No, not the Highlord. There was a face woven into the tapestry Jame clutched about her shoulders -- was that a death banner? A Knorth death banner? Surely there could be no mistaking the characteristic triangular face, silver eyes, and cloud of dark hair. This Knorth face seemed to be watching Kindrie suspiciously, waiting for his next move. It offered no opinion, but the cloth pulled tighter around the girl's shoulders, as if hugging her close.
Kindrie looked up at the great cat. "No," he said, and his throat spasmed around the word as a thousand memories of punishment roared through his mind. "I can't do it. It's not right. I'm... a healer. Not a killer."

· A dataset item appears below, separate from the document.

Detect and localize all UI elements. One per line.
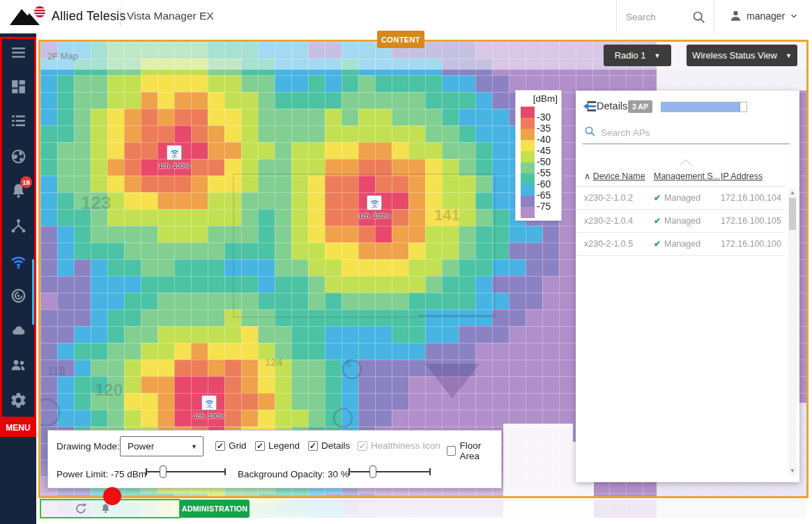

The cat's eyes gleamed through the darkness at him. You take your calling very seriously, child of Argentiel.
Kindrie scrambled to his feet. "Yes. I do. You're the judge -- judges," he amended as he belatedly noticed the sensation of many pairs of eyes upon him. He could only see one Arrin-ken before him, but he had the undeniable impression that many were observing. "If you want her dead, do it yourselves." His knees trembled at this audacity, and he waited to be struck down where he stood.
That is not our way, little healer. Strangely, the voice in his mind held a tinge of amusement. Order your own affairs. You know the prophecy.
Despair washed over Kindrie as he wondered if his lack of nerve tonight had doomed Torisen.
The huge cat turned and began to pad away through the trees, but at the edge of the grove it looked back over its shoulder. But do you know all of the prophecy?
Kindrie stared. "Lord Ishtier left something out?"
Ask him, came the fading voice, even as the great feline form disappeared into middle gray.
Without changing position, Kindrie found himself lying on the ground, blinking up at the stars. So it had been a dream after all, he realized; no Arrin-ken, no mysterious judgment, no failure of nerve.
Feeling oddly disappointed, he rolled to looked at Jame. From between her shoulderblades, a Knorth face regarded him solemnly.
Kindrie felt a sharp pain in his elbow and squirmed free with a suppressed yelp. Somehow the knife had come out of its secure sheath on his belt. Gripping it, he stared in wonder at the face on the tapestry. Jame twitched, and one silver eye disappeared for a moment in the folds of the cloth, like a wink.